Morphologic and molecular events at the invading edge of colorectal carcinomas

Abstract

The mechanisms whereby colorectal carcinomas invade the extracellular matrix remain elusive. In a series of studies on the growing edge of colorectal carcinomas, we found dilated neoplastic glands, some with a layer of flat tumor cells, and some lacking one or more groups of consecutive lining tumor cells (called glandular pores). Through the glandular pores, the retained glandular material was siphoned off directly into the juxtaposed extracellular matrix. The substances secreted by the tumor cells, rich in proteolytic enzymes, disrupted the anatomy of the extracellular matrix. To remodel the defective glands, the malignant cells, proliferating from the tip of the free borders of the pores, invade the enzymatically disrupted matrix to achieve glandular continuity. Sealing of these glandular flaws permits intraglandular accumulation of new proteolytic material, a mechanism that replicates a new wave of host invasion at the invading edge, thus ensuring stepwise but everlasting tumor progression in untreated patients. More recent findings indicated that the flat tumor cells at the advancing edge failed to express the proliferation marker Ki67 but overexpressed the mutated p53 protein. This paradoxic biologic behavior of tumor cells may be connected with the subsequent formation of glandular pores and strongly suggests that the arrested cell proliferation at the advancing tumor edge occurs independently of p53 mutation. Possibly, two independent molecular systems exist at the advancing edge of colonic carcinomas, one supervising cell proliferation and the other actively transferring the mutated p53 protein to daughter cells.
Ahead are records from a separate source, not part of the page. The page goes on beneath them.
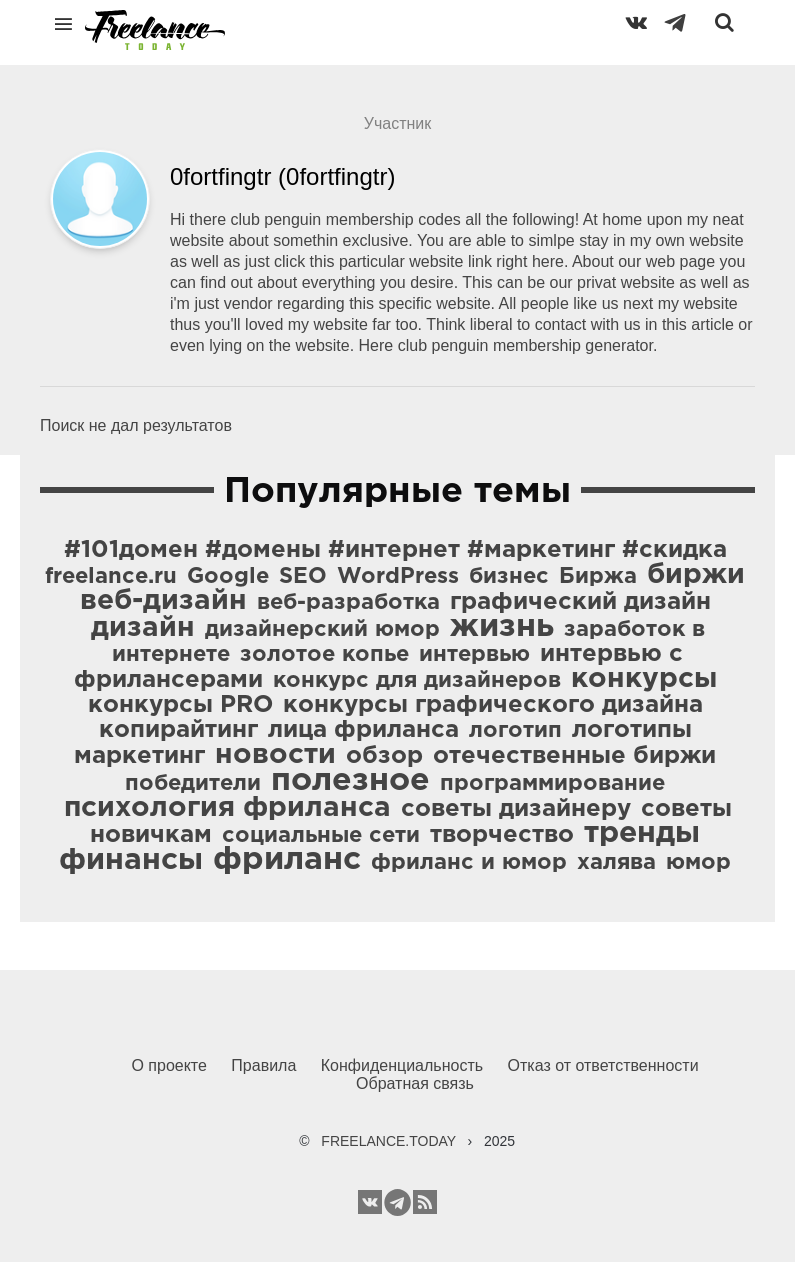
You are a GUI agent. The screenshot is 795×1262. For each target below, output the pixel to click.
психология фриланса (227, 808)
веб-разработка (348, 603)
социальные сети (321, 836)
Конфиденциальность (402, 1065)
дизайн (143, 628)
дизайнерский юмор (322, 630)
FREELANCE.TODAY (388, 1141)
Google (228, 577)
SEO (303, 577)
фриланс (287, 860)
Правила (263, 1065)
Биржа (598, 577)
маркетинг (139, 756)
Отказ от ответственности (603, 1065)
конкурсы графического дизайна (493, 705)
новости (275, 755)
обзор (384, 756)
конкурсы (644, 679)
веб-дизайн (163, 601)
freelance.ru (111, 577)
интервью (474, 655)
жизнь (502, 627)
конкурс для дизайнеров (417, 681)
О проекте (168, 1065)
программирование (552, 784)
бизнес (509, 577)
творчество (502, 835)
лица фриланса (363, 730)
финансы (131, 860)
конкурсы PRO (180, 705)
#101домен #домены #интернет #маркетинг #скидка (395, 550)
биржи (696, 575)
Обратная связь (415, 1083)
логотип (515, 731)
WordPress (398, 577)
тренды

Keywords: Colorectal; adenocarcinomas; growing edge; pore formation; proteolysis.

Figure 1

A. Neoplastic gland at the tumor edge. Note the thin layer of tumor cells facing the juxtaposed tissues of the host (colonic adenocarcinoma; H&E, 100×). B. Neoplastic gland at the tumor edge lacking a group of consecutive tumor cells, called glandular pore formation. Note the release of mucin directly into the juxtaposed extracellular matrix of the host (colonic adenocarcinoma; H&E, 200×). C. Overview of the invading tumor showing neoplastic glands with pore formation (colonic adenocarcinoma; MNF 116 immunization, 25×). D. Neoplastic gland at the invading edge of the tumor with intraglandular mucin being released through the pore into the extracellular matrix (rectal adenocarcinoma; H&E, 100×).

Figure 2

A. Neoplastic glands with intraglandular mucin. Note the pore formation, putting the mucin produced by the tumor cells in direct contact with the extracellular matrix (rectal adenocarcinoma; MNF 116 immunostain, 100×). B. Neoplastic gland with pore formation at the invading edge showing overexpression of laminin 5-2, particularly in the neoplastic cells surrounding the pore (colonic adenocarcinoma; laminin 5-2 immunostain, 200×). C. Colonic adenocarcinoma with a dilated neoplastic gland at the invading tumor edge. Note the absence of Ki67 expression in the flat tumor cells (clone MIB 1 immunostain, 200×). D. The same gland as in panel C showing p53 expression in all cells, including the flat tumor cells at the invading tumor edge (immunostain for P53, 200×).